■ Task description
Copy out all lines from the entries below in which "Edit" occurs.

■ Provided data
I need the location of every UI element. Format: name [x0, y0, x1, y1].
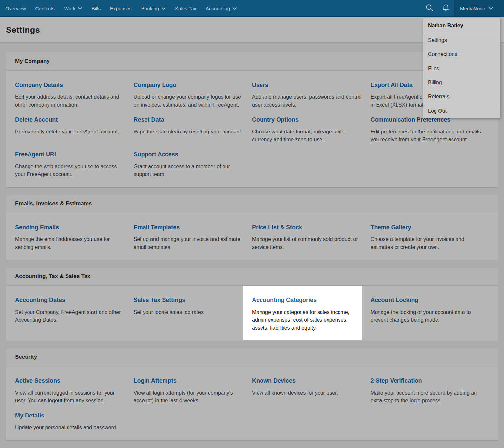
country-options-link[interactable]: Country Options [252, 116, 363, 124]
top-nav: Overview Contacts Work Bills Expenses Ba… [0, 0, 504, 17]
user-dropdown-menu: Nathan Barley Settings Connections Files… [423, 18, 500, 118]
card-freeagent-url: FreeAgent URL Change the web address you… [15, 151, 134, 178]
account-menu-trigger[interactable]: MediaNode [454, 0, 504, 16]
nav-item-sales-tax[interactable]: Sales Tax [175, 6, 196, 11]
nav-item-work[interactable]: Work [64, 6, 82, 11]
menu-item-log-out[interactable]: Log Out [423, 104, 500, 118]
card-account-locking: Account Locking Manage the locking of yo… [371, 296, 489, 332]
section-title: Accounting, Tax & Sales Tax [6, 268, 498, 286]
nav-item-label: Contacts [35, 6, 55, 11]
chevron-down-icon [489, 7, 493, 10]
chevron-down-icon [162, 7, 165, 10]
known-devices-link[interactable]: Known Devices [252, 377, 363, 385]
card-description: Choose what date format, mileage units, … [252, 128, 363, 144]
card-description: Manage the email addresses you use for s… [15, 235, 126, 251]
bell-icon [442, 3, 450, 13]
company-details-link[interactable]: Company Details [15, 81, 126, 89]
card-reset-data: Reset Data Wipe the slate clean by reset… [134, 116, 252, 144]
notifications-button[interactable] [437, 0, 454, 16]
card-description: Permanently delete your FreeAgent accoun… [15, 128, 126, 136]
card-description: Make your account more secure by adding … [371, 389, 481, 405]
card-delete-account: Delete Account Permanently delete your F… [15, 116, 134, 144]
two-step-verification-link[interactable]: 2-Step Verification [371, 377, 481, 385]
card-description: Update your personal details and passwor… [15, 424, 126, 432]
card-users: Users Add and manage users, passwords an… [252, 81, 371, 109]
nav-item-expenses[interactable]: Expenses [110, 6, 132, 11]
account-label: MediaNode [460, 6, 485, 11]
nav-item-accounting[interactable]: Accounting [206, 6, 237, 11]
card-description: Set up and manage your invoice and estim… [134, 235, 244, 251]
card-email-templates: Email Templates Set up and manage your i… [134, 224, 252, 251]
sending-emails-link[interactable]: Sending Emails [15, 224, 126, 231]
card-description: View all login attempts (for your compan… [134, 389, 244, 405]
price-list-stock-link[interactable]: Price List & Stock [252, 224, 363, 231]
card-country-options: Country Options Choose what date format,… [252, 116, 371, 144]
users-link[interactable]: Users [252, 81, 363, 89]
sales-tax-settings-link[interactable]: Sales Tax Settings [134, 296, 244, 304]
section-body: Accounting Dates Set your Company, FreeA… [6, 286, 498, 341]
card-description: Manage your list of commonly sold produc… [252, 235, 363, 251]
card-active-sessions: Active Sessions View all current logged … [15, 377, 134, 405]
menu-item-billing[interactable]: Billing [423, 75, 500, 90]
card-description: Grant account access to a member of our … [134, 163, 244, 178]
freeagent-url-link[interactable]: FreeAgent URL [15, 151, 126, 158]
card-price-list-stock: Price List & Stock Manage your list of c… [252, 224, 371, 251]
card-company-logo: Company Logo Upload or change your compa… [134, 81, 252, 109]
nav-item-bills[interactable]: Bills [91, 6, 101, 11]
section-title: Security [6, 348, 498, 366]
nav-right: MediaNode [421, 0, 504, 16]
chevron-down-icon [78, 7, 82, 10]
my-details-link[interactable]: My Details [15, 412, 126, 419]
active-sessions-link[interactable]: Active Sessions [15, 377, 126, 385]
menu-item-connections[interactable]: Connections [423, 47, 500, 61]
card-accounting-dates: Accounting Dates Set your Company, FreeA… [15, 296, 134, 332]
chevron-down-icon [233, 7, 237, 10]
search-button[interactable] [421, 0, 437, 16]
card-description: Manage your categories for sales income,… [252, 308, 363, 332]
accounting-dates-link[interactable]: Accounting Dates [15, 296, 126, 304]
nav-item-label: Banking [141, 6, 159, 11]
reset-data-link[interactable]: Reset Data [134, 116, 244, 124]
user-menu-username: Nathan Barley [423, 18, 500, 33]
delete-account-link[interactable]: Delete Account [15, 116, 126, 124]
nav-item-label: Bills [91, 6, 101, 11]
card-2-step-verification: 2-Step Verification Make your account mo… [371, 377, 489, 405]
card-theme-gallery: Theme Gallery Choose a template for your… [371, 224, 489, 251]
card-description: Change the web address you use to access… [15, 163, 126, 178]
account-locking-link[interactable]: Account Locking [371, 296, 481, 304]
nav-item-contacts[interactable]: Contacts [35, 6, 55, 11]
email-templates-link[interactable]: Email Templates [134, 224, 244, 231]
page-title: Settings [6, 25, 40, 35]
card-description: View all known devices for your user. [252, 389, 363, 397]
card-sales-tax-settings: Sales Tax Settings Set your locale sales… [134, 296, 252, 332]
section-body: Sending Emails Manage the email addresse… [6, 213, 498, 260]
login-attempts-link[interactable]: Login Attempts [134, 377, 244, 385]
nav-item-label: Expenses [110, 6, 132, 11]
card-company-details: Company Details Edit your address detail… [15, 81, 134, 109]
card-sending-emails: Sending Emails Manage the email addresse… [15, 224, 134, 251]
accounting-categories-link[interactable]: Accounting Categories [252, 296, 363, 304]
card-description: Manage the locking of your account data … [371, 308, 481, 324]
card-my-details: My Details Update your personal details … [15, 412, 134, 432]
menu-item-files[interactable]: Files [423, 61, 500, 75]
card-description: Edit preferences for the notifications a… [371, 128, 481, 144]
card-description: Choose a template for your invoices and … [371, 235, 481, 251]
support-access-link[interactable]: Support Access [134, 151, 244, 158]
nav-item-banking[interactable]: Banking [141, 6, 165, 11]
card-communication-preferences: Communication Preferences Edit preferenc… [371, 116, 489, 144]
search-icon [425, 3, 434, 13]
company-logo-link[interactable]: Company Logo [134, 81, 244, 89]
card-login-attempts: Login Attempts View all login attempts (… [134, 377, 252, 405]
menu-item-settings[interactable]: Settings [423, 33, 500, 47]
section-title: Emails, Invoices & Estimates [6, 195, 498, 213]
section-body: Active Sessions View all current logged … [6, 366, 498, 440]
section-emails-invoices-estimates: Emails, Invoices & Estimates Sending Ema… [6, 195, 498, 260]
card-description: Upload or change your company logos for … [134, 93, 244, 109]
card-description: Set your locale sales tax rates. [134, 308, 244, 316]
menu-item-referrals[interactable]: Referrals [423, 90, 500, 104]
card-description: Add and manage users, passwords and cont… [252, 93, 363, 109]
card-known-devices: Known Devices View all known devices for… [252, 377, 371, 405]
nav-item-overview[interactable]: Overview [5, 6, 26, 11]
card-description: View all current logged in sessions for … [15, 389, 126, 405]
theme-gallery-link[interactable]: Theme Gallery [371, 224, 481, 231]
==
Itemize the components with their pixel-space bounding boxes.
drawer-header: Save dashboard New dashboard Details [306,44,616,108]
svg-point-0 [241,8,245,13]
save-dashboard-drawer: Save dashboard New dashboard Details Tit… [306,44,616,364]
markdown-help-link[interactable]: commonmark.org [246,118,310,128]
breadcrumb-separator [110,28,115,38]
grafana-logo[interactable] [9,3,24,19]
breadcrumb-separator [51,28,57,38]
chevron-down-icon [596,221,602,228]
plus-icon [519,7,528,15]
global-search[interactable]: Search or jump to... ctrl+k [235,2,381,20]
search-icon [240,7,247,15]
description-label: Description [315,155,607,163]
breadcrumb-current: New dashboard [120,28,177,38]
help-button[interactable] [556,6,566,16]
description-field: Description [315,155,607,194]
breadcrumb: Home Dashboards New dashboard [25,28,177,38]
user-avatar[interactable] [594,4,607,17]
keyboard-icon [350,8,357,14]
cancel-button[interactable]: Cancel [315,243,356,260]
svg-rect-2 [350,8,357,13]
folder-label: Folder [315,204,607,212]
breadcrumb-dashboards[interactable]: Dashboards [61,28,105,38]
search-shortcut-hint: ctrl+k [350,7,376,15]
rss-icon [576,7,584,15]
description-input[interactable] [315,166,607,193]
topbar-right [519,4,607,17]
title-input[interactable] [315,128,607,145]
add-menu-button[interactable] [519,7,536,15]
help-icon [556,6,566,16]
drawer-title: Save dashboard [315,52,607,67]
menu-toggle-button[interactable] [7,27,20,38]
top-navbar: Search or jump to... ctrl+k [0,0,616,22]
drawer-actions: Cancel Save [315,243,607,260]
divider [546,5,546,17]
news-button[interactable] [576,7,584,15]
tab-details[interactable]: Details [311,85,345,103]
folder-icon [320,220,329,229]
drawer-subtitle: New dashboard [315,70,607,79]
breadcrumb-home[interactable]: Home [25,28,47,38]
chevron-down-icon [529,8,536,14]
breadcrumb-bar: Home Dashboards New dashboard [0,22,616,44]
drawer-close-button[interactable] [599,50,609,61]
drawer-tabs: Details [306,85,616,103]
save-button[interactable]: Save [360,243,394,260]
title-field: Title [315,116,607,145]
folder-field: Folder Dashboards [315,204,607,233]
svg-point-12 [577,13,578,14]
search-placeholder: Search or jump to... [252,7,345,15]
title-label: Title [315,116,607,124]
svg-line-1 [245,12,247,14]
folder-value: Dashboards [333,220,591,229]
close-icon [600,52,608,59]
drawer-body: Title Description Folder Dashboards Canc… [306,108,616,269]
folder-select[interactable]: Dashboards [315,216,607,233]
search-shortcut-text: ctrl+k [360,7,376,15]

■ Answer to this task
card-company-details: Company Details Edit your address detail… [15, 81, 134, 109]
card-description: Edit preferences for the notifications a… [371, 128, 481, 144]
card-communication-preferences: Communication Preferences Edit preferenc… [371, 116, 489, 144]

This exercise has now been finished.